In this respect, it is plain that there is an environmentalism that is a front for a new technocratic elite presiding over an austerian environmental Megamachine. This is composed of those claiming expert knowledge, a cadre of philosopher-rulers presiding over a new class system in which the poor proles like me continue to do the work. We may be ‘key’ and ‘essential,’ but have to continue to obey orders and serve economic imperatives that remain beyond democratic check and questioning. I've suspected as much for a long time. These people are well-connected at the top tables, indicating that it's not really system change such people are after at all, just a personnel change at the top, with a new class in charge. You can count me well and truly out of it. Class politics from below was well and truly extinguished throughout the 60s, 70s' and 80s, but not from above. Capital hammered labour, and classless neutral liberals sat the struggle out, no doubt priding themselves on their sweet reason. How on Earth do you think it came to this - a thoroughly iniquitous society, people in poverty, reliant on food banks, economies bankrupted and reliant on debt? At the same time, the share of income going from labour to capital has increased markedly, a result of a deliberate and successful piece of class politics from above, breaking working class resistance and solidarity as a matter of deliberate strategy. At the same time those seeking a 'third way' opted for ‘neutrality,’ a frankly complicit silence, on class. In fact, they weren’t even silent, but were very vocal in denouncing both ‘extremes.’ How very reasonable. And cowardly and complicit. The power of labour exists as a counterveiling power seeking to check an overweening power. To treat them as equal is to de facto side with the dominant power. It's the white flag of surrender, the end of society and the end of nature together.
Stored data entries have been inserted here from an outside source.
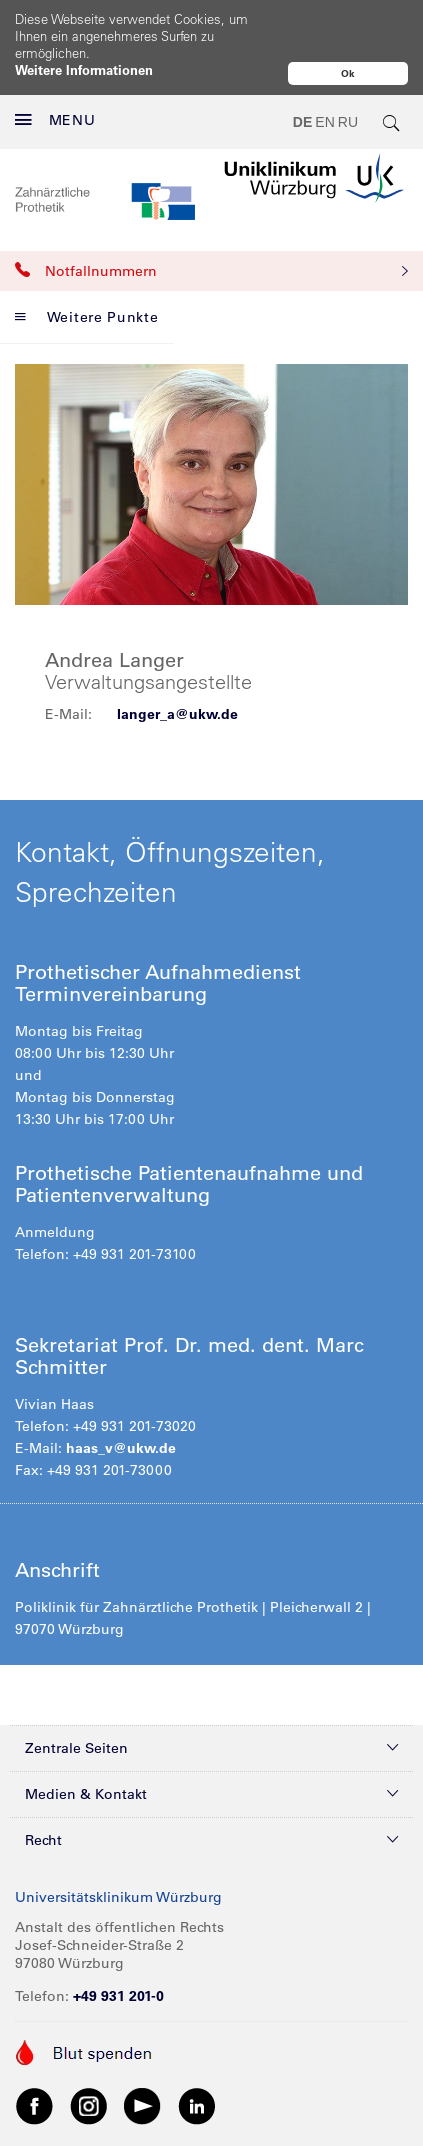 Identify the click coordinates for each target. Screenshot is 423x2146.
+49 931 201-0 (118, 1954)
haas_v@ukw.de (121, 1406)
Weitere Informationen (84, 69)
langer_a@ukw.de (177, 672)
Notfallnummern (211, 229)
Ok (348, 73)
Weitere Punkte (87, 275) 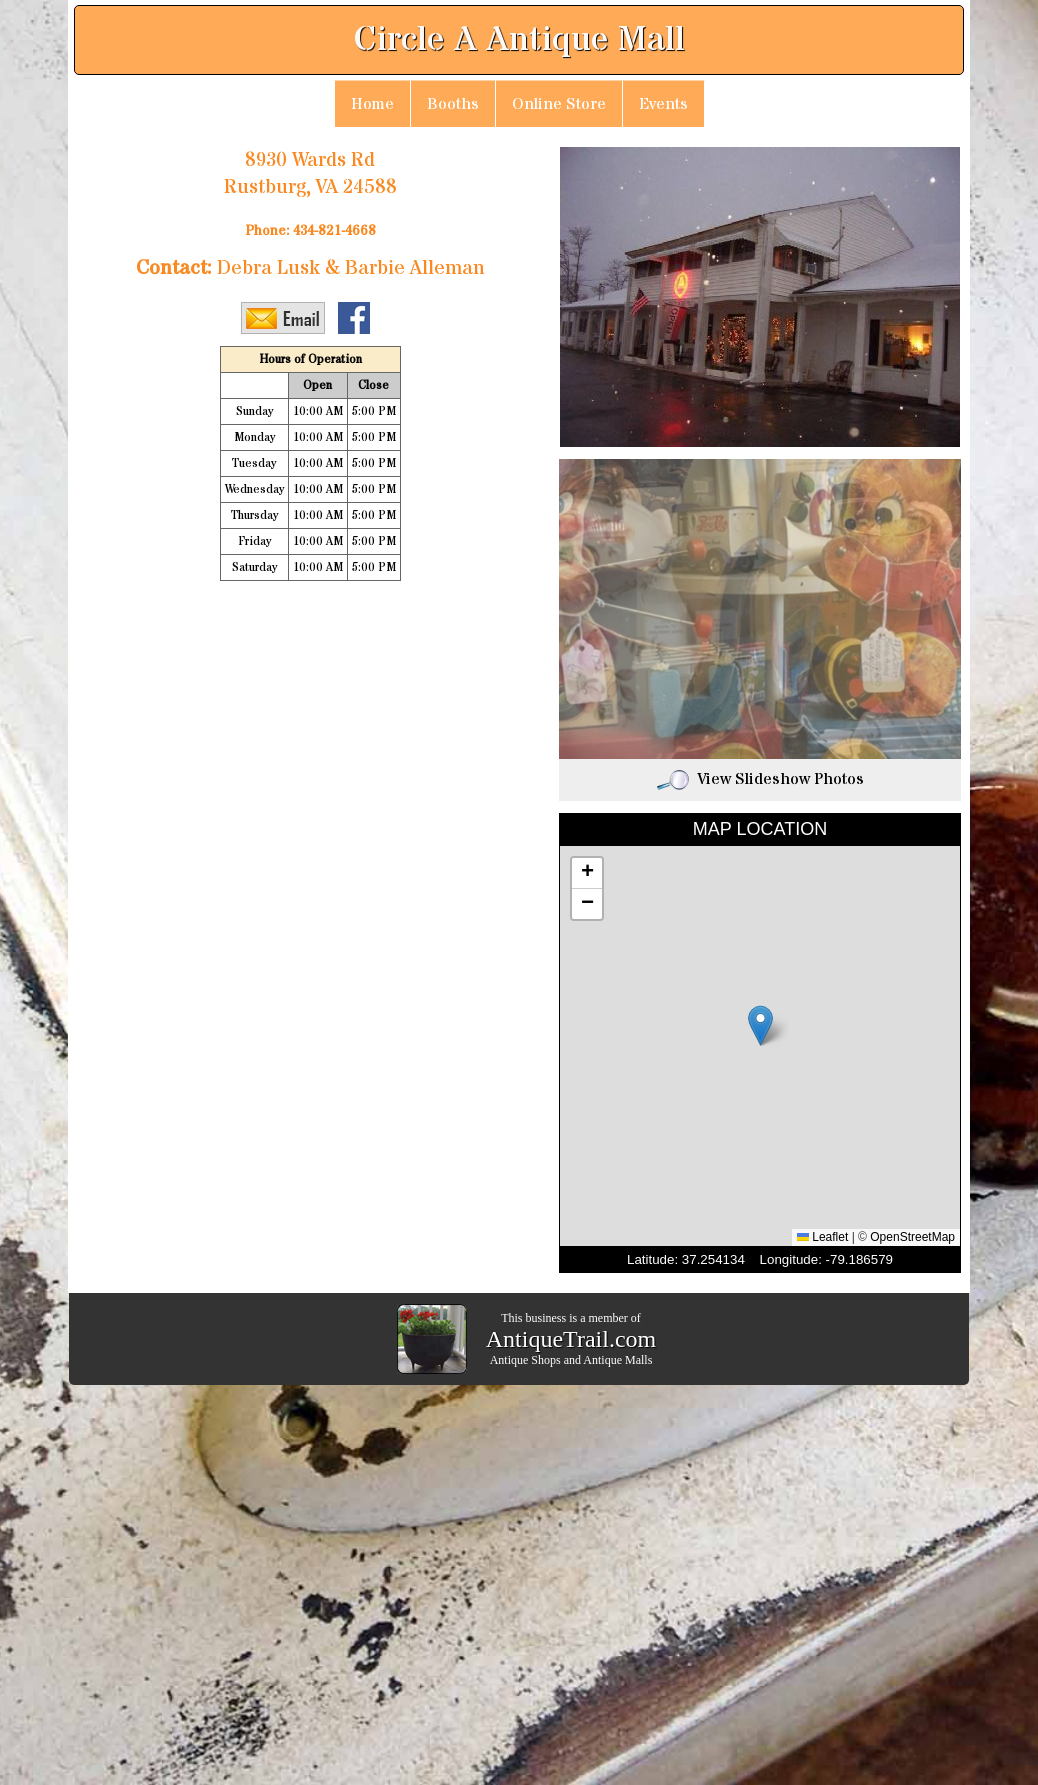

I'm involved working in the community now, because this strain of environmentalism is a busted flush.


I went and checked the social media accounts of some of these environmentalists, and sure enough I found the lionising of the usual suspects, David Attenborough prominent among them. An interview with Attenborough was posted, in which Attenborough makes this statement:


“I have no doubt that the fundamental source of all our problems particularly our environmental problems is population growth. I can’t think of a single problem that wouldn’t be easier to solve if there were less people.” (David Attenborough)


How convenient the lack of critique of political economy is for the dominant class, the personification of the socio-economic drivers of climate crisis – and other crises to boot. A classless, politically neutral “population” that says precisely nothing, merely defaults to the management of the poor proles enchained to an iniquitous and exploitative and parasitic status quo.


So run this by me again, talk of class is outdated black and white thinking, but not overpopulation? Marx is outdated but not Malthus?


I was talking to my brother yesterday, and he said there "needs to be a massive reckoning when this is done. This whole episode is only the dry run for when impact of climate change bites closer to home." Alarms and warnings have long since been issued, the reckoning has been with us a long while now. But beware the snares of the environmental Megamachine that preserves rather than transforms the capital system. Anyone who is inclined to express relief at going back to normal is deluded and had better brace themselves for a downward spiral if there is no change in an unviable status quo. This virus is flagging up iniquities - and lack of resilience - within and between nations across the planet. These ills have been engineered as a matter of political control and are remediable through concerted public action. Not just a 'new Britain,' but a new world must be born.